| What this task involves |
Please report every line in the entries that contains the string "Chiapas".

| Records from a data collection |
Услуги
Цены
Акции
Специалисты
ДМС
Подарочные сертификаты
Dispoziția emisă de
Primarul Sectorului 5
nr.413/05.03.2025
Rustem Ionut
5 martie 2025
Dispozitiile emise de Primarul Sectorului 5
...
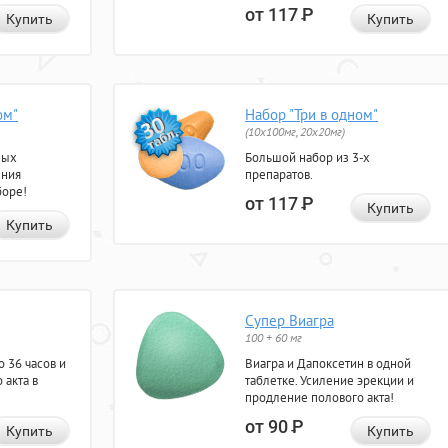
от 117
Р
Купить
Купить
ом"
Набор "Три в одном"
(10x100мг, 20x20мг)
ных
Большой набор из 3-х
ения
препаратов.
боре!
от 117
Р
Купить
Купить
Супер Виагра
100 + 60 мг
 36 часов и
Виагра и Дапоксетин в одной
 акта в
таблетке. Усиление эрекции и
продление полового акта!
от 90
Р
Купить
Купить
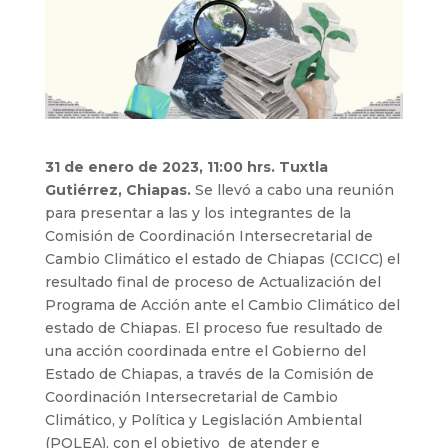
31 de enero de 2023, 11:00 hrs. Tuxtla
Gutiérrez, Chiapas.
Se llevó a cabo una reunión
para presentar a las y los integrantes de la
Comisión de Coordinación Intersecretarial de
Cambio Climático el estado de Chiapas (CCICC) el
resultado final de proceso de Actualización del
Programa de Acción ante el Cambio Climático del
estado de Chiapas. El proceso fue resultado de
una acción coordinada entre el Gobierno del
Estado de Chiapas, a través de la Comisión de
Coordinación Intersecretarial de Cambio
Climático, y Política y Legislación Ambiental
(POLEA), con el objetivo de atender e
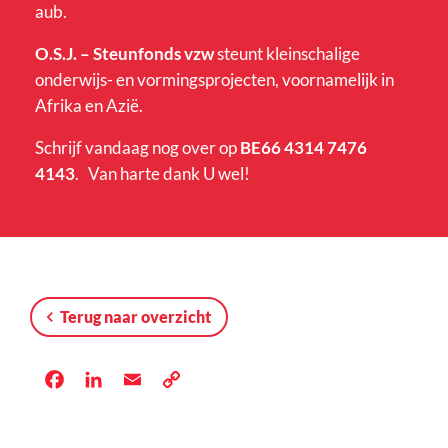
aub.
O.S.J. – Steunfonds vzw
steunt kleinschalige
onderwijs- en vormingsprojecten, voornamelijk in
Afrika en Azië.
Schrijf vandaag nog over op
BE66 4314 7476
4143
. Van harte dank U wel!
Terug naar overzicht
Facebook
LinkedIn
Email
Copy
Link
* * *
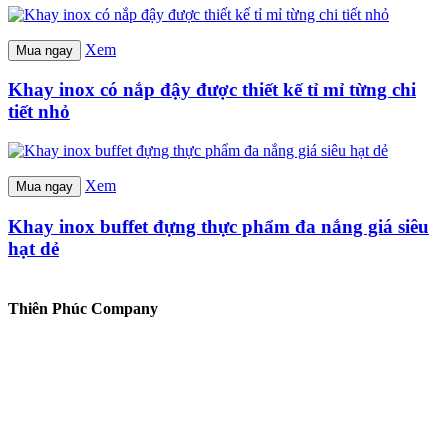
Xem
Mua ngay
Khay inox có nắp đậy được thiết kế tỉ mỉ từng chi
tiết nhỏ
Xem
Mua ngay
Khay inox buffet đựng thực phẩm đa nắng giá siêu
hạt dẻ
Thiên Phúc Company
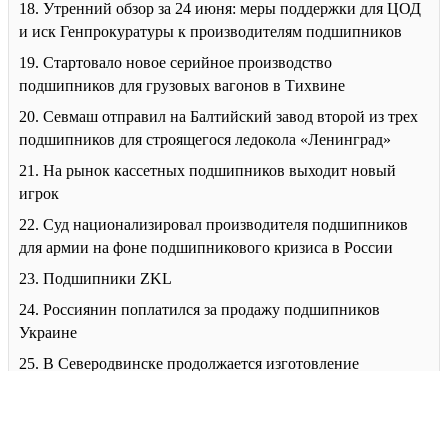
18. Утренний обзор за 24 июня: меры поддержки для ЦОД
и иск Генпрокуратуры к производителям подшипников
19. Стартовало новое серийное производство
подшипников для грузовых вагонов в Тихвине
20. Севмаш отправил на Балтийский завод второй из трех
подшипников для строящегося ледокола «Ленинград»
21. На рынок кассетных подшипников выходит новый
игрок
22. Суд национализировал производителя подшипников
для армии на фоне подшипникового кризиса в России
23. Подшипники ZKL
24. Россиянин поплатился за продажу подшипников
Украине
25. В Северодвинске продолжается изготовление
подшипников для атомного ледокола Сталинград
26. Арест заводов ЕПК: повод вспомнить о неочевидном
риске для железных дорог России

| Answer to the problem |
Gutiérrez, Chiapas.
Cambio Climático el estado de Chiapas (CCICC) el
estado de Chiapas. El proceso fue resultado de
Estado de Chiapas, a través de la Comisión de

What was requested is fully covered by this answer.